Freeport masih jadi perhatian banyak orang sekarang ini. Terlebih dengan adanya fenomena kasus papa minta saham yang masih terus dipersidangkan dengan babak akhir yang masih abu-abu, alias belum bisa ditarik kesimpulannya. Terlepas dari polemik Freeport ini, mungkin banyak yang lupa jika sebenarnya tak hanya Papua yang punya cadangan emas besar. Bergeser sedikit ke arah barat, kita akan menemukan Nusa Tenggara Barat dengan PT. NewMont-nya.

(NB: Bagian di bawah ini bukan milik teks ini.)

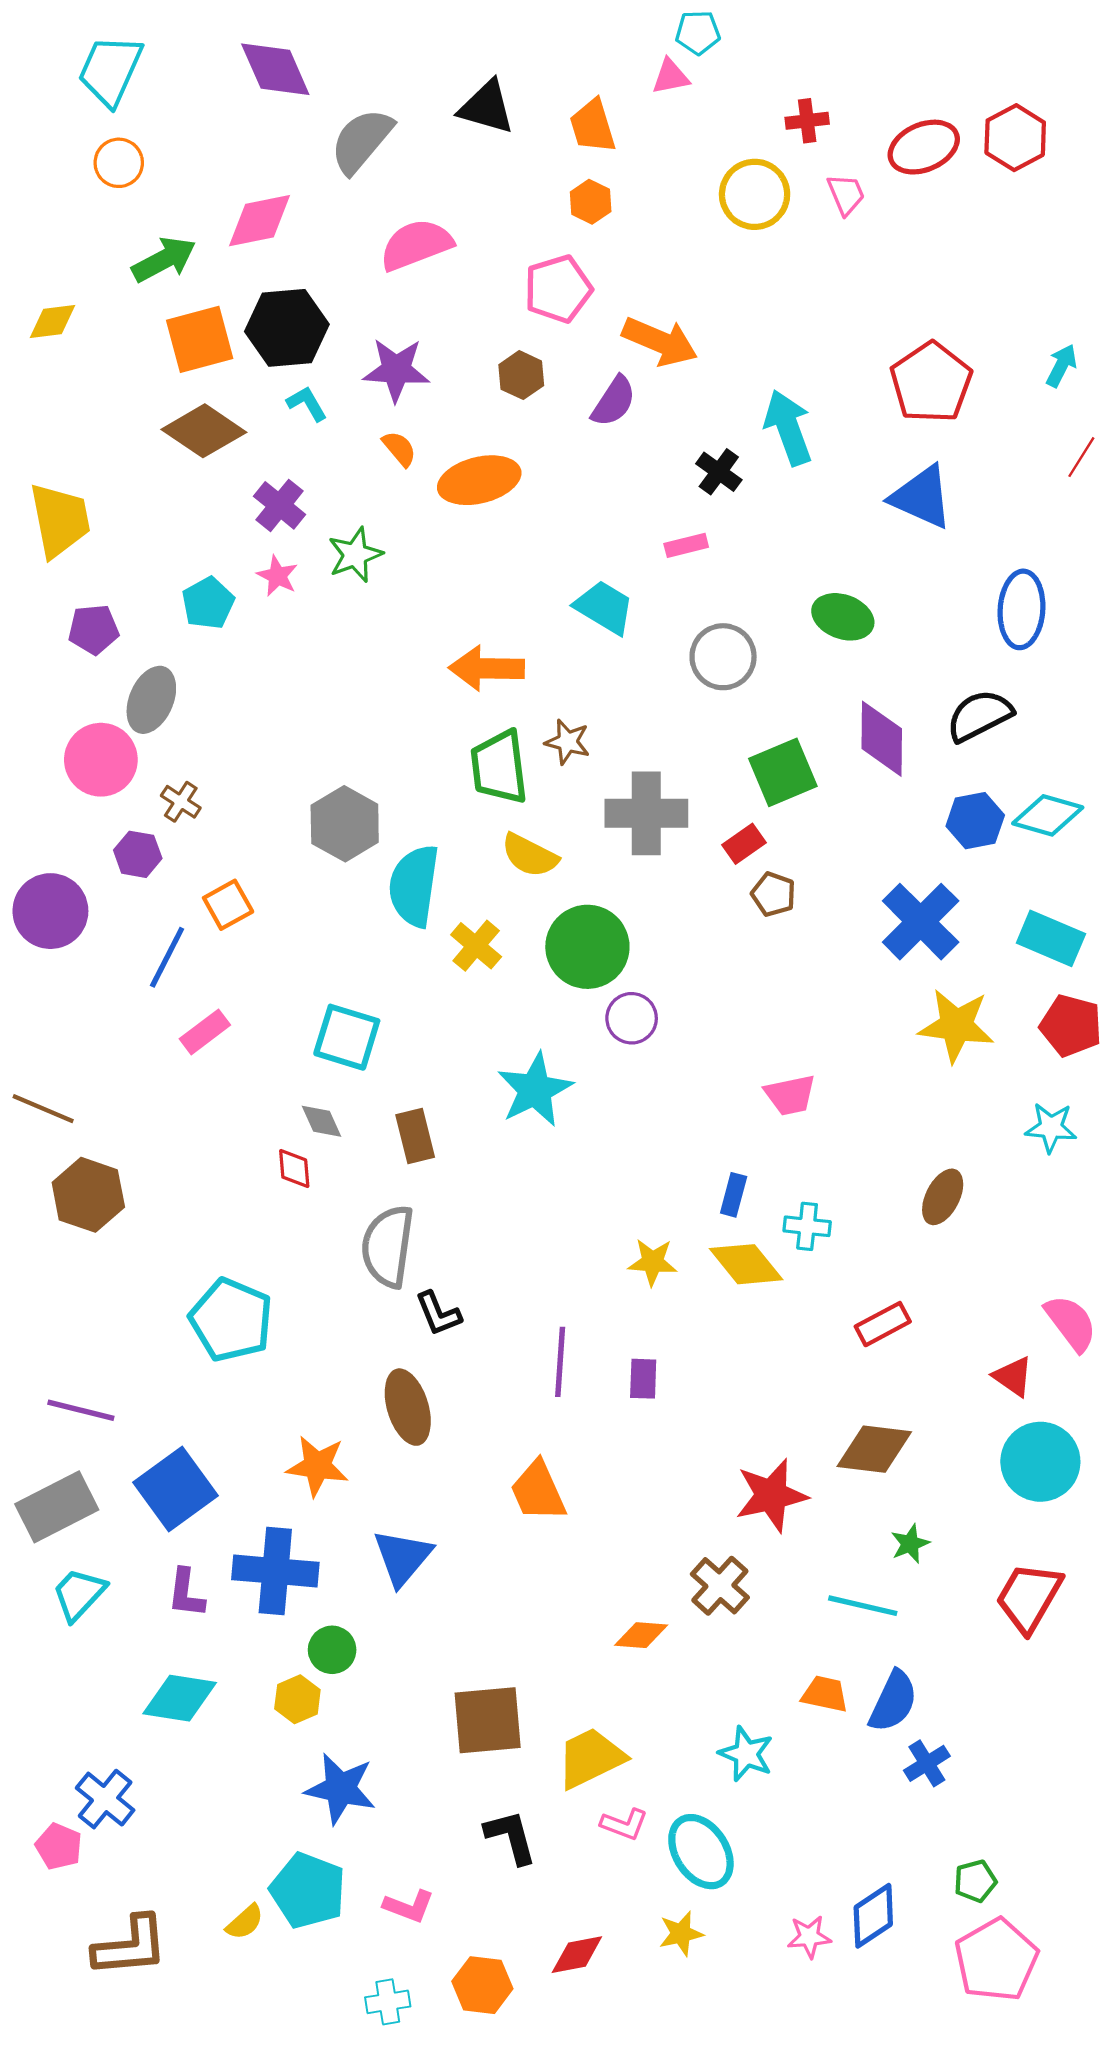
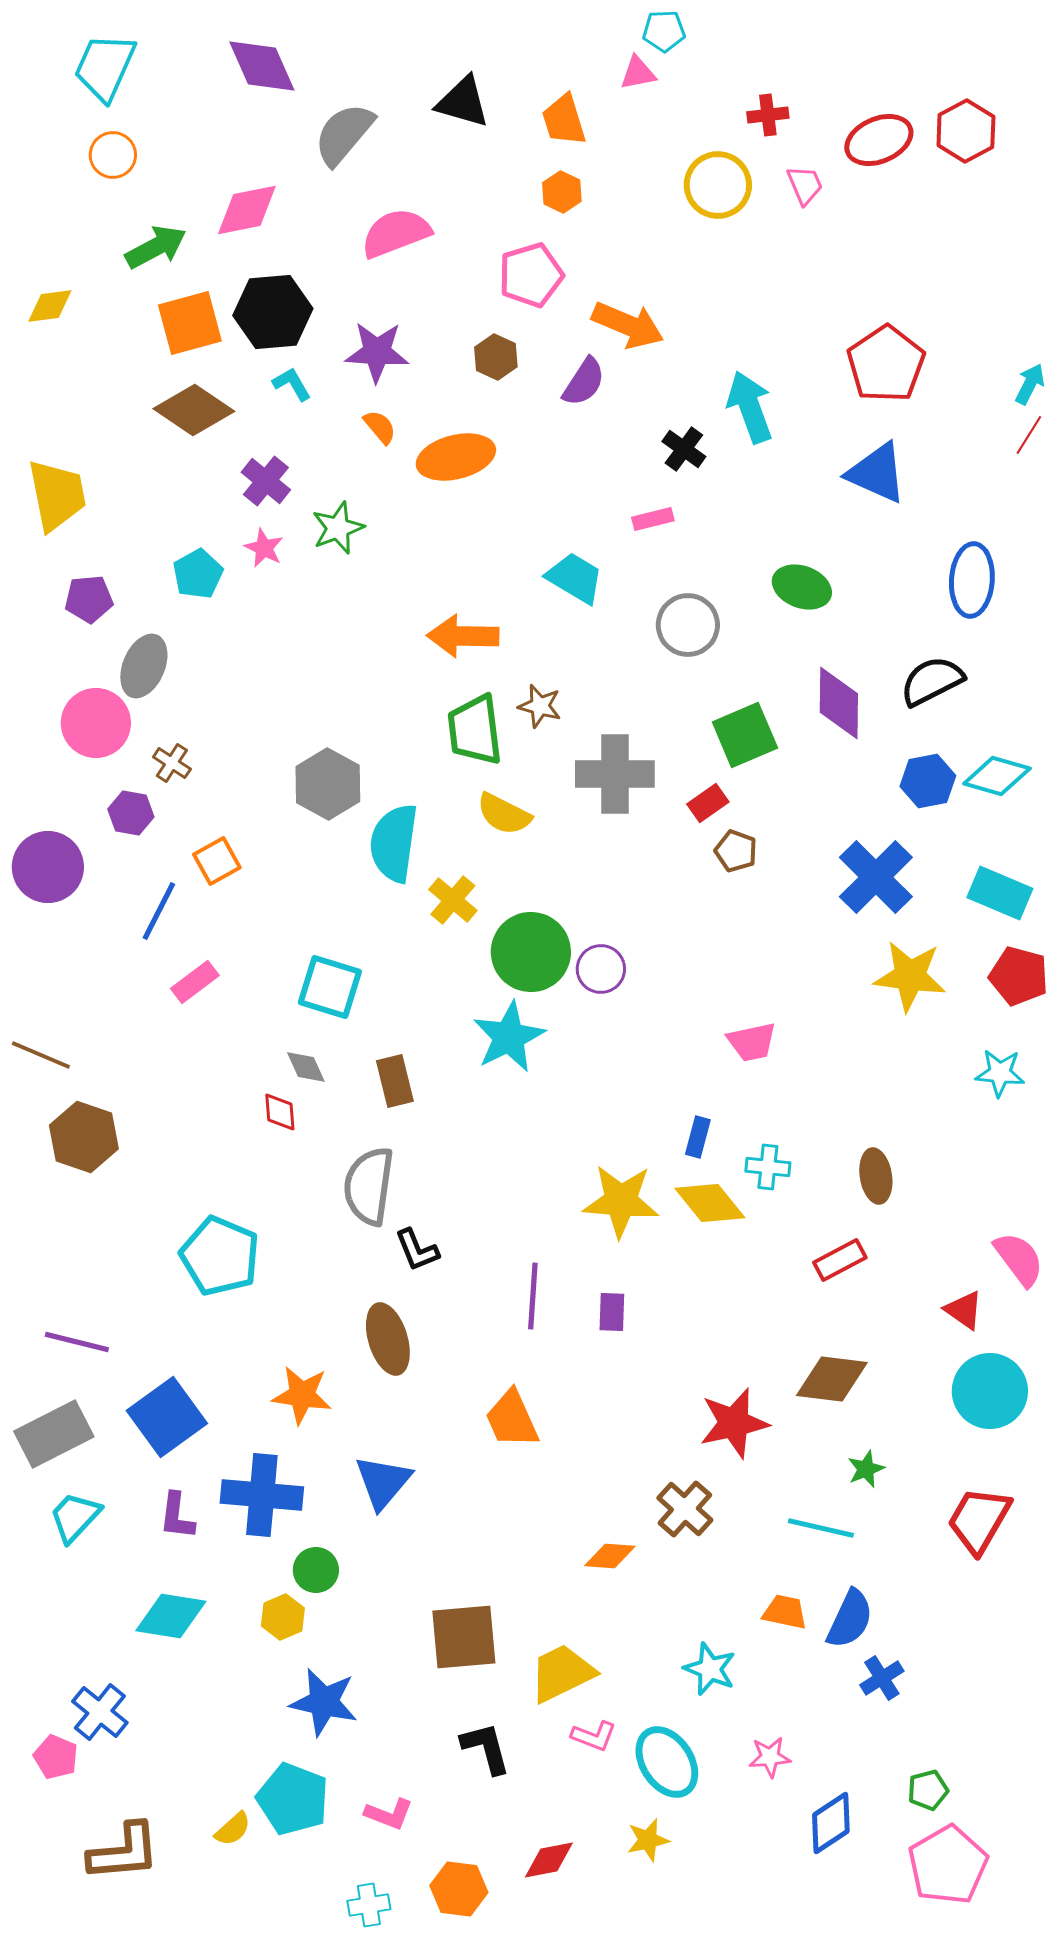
cyan arrow: (1061, 366) -> (1030, 384), moved
green circle: (587, 947) -> (531, 952), moved
brown ellipse: (943, 1197) -> (876, 1176), moved, turned -36
yellow star: (653, 1262) -> (621, 1201), size x1.6
pink star: (809, 1937) -> (770, 1757), moved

Meskipun tak segila tambang Freeport yang menghasilkan hampir sejuta ons emas tiap tahunnya, NewMont menghasilkan emas yang tidak sedikit pula. Sekitar 200-300 ribu ons tiap tahunnya. Sayangnya, NewMont mewarisi problem yang sama dengan Freeport. Apalagi kalau kurang maksimalnya perusahaan ini mengayomi masyarakat sekitarnya. Mulai dari dampak limbah sampai soal wacana penyerapan tenaga kerja sekitar.
NewMont akan habis kontraknya di tahun 2038 mendatang, dan diperkirakan cadangan emas di sana masih tersisa sebanyak 690 ribu ton. 23 tahun lebih dari cukup untuk mengeruk semua emas ini dan pada akhirnya tak menyisakan satu gram pun bagi masyarakat setempat. Lagi-lagi, rakyat hanya bisa melihat kekayaannya diambil tanpa pernah kebagian dalam jumlah besar. Jika saja sejak awal NewMont dikelola masyarakat sendiri, maka akan banyak hal menakjubkan yang akan terjadi. Misalnya hal-hal mencengangkan ini.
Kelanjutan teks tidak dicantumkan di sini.